I hope WotC puts their entire focus on making the core concept work FIRST, and worries about aboundant breadth only a distant second.
 

Mercule

Adventurer
The question is "what is the great psychic origin story?" I don't want to badmouth anyone, but all the ones so far are basically stolen from other classes:

Exposed to the Far Realm? Basically the Chaos Sorcerer story (exposed to something, gets powers) Spontaneously develops powers? I am pretty sure all the sorcerers should get together and sue for gimmick infringement. Studies really hard? The wizard, the monk, and the bard can claim that.

It seems like we need something more specifically psychic/mystic as the base story.
This is kinda my issue with psionics in 5E. I don't really mind the Mystic class. I just don't know that it fills a niche I need filled, anymore. Bear with me, for a moment.

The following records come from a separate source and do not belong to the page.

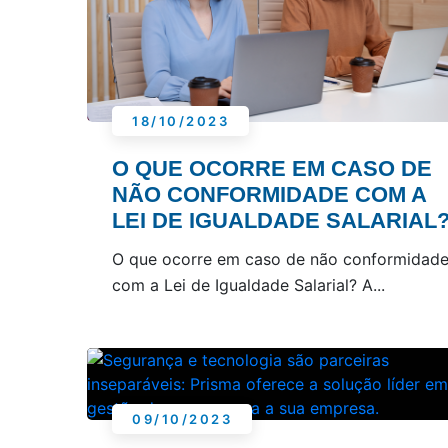
18/10/2023
O QUE OCORRE EM CASO DE
NÃO CONFORMIDADE COM A
LEI DE IGUALDADE SALARIAL
O que ocorre em caso de não conformidad
com a Lei de Igualdade Salarial? A...
09/10/2023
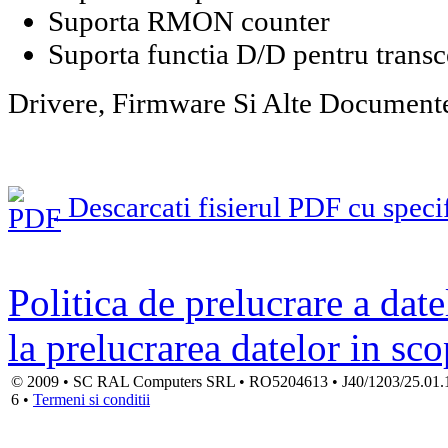
Suporta RMON counter
Suporta functia D/D pentru transc
Drivere, Firmware Si Alte Document
Descarcati fisierul PDF cu specif
Politica de prelucrare a date
la prelucrarea datelor in sc
© 2009 • SC RAL Computers SRL • RO5204613 • J40/1203/25.01.1994
6 •
Termeni si conditii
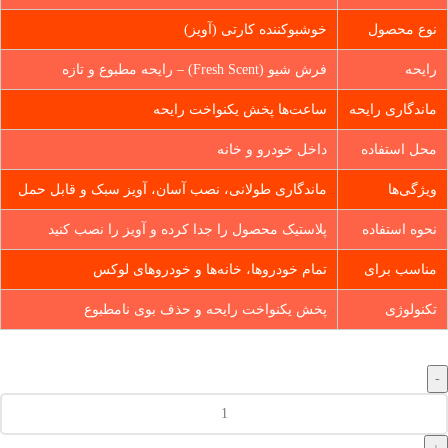
نوع محصول
خوشبوکننده کارتی (آویز)
رایحه
فرش شیو (Fresh Scent) – رایحه مطبوع و تازه
ماندگاری رایحه
ساعت‌ها پخش یکنواخت رایحه
محل استفاده
داخل خودرو و خانه
ویژگی‌ها
ماندگاری طولانی، نصب آسان، آویز سبک و قابل حمل
نحوه استفاده
پلاستیک محصول را جدا کرده و آویز را نصب کنید
مناسب برای
تمام خودروها، خانه‌ها و خودروهای لوکس
تکنولوژی
پخش یکنواخت رایحه و حذف بوی نامطبوع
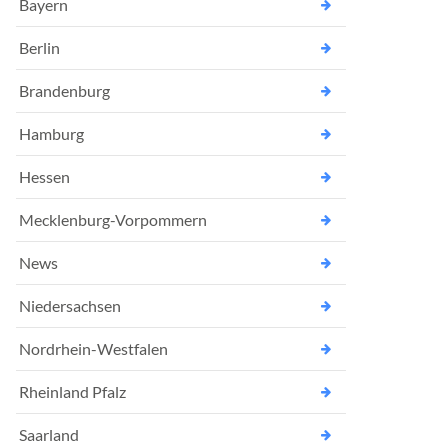
Bayern
Berlin
Brandenburg
Hamburg
Hessen
Mecklenburg-Vorpommern
News
Niedersachsen
Nordrhein-Westfalen
Rheinland Pfalz
Saarland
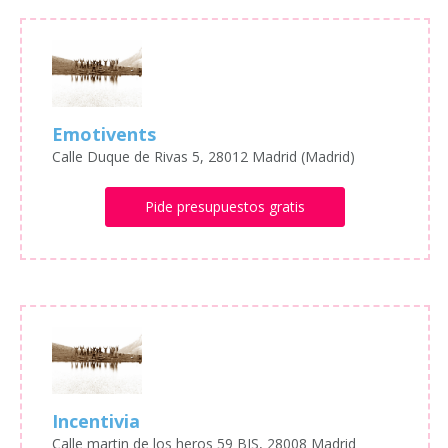
Emotivents
Calle Duque de Rivas 5, 28012 Madrid (Madrid)
Pide presupuestos gratis
Incentivia
Calle martin de los heros 59 BIS, 28008 Madrid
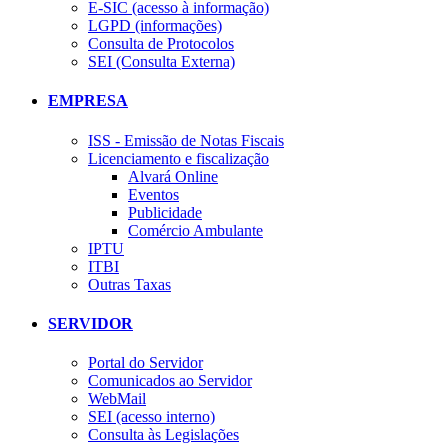
E-SIC (acesso à informação)
LGPD (informações)
Consulta de Protocolos
SEI (Consulta Externa)
EMPRESA
ISS - Emissão de Notas Fiscais
Licenciamento e fiscalização
Alvará Online
Eventos
Publicidade
Comércio Ambulante
IPTU
ITBI
Outras Taxas
SERVIDOR
Portal do Servidor
Comunicados ao Servidor
WebMail
SEI (acesso interno)
Consulta às Legislações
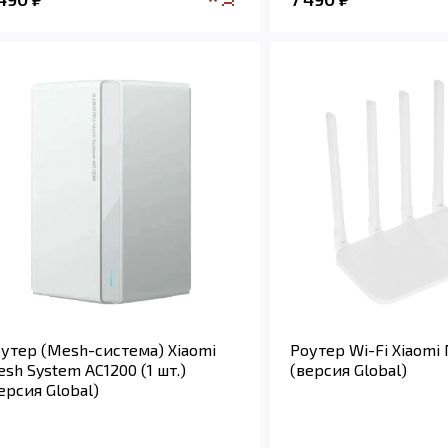
утер (Mesh-система) Xiaomi
Роутер Wi-Fi Xiaomi 
sh System AC1200 (1 шт.)
(версия Global)
ерсия Global)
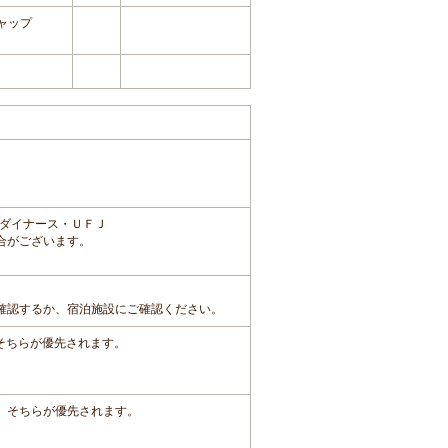
ャップ
ダイナース・ＵＦＪ
合がございます。
確認するか、宿泊施設にご確認ください。
、そちらが優先されます。
は、そちらが優先されます。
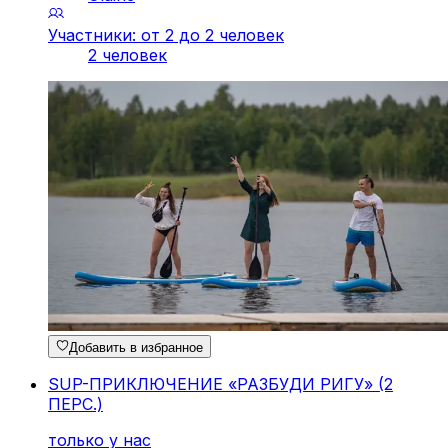
Участники: от 2 до 2 человек
2 человек
Добавить в избранное
SUP-ПРИКЛЮЧЕНИЕ «РАЗБУДИ РИГУ» (2
ПЕРС.)
только у нас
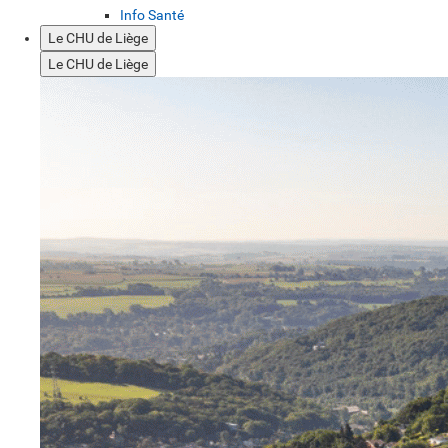
Info Santé
Le CHU de Liège
Le CHU de Liège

Going back to 1E, I used psionics as a "mutation" that came from exposure to anything unknown and might have an impact on someone's physiology (I wasn't scientific with it, but I don't have a better word). This may come from the fact that the first PC in our group that rolled successfully for psionics also happened to be a second generation character descended from a middle-school twink character (don't judge) that was bonded to an artifact. Even though the new character, itself, was fair and non-twinkish, we were looking for a way to show the lineage and the psionics was perfectly serendipitous. His psionics came because he was conceived after his papa was deep in the thrall of the artifact.

When a full psionic class was introduced in 2E, I found a spot for it by saying that the obligatory Ancient Evil Empire Just Over There had a high number of psions because of their centuries long, abhorrent, magical experiments that, essentially, produced magical fallout. Psions occurred in other areas, but weren't as common because no one else did the same sort of weird stuff. My campaign's timeline had advanced a couple hundred years, so the royal family of the kingdom established by the above wild talent were also frequently psionic. For the most part, anyone with psionics could trace their lineage back to someone who held an artifact for a long period, was touched by extraplanar energies, had been in the evil empire, or was somewhere near a legendary magical event, even if they didn't know it. Very internally consistent.

Dark Sun reinforced this idea because the whole place was post-magical-apocalypse and everyone was psionic. 3E/3.5 psionics filled the same niche as prior versions.

5E (or maybe 4E, which I effectively skipped) is where the niche changes, though. In 3E, the Sorcerer was pretty much a Wizard for people who didn't like slots. Even in 3.5 the heritage flavor was extremely easy to ignore and just treat them as a different sort of Wizard. In 5E, you must choose an origin and the closest thing to "I don't know" (Wild) really doesn't work well as an alt-Wizard -- not that you need one with the changes to spell slots in 5E.

So, the Sorcerer is now the "I (or someone upstream) was exposed to something unusual so I has cool powers." The only thing that's in-congruent, IMO, is that someone with natural magic isn't going to go through the same sort of VSM components as a trained caster. If you gave sorcerers a way to sub in something else (not just blow points for silent/still metamagic) and maybe added a couple of flavored sub-classes (entropy, planar, whatever), it'd work awesome. There's even a feat that would work great for wild talent.

I know there's some angst at the idea of using Sorcerer for psionics. I just don't know why we need the Mystic. Is it just the Monk turned up to 11?
 

nswanson27

First Post
It would have been nice if they would have laid out the multiclassing reqs to do further theorycraft. I guess I'll assume int 13? If so, that makes order of immortal MC with other fighting classes quite MAD, maybe with the exception of arcane trickster and bladesinger.
 

doctorbadwolf

Heretic of The Seventh Circle
Or it's like... only a playtest of the mechanics and they haven't even begun polishing the fluff. You know... could be either of those things.

What does changing where psionics comes from inside the game world have to do with mechanics, exactly? They made it xoriat to match the whole far realms thing, which is lame to begin with, imo. Without any feedback on that change, it will probably make it to publication, and thus become cannon.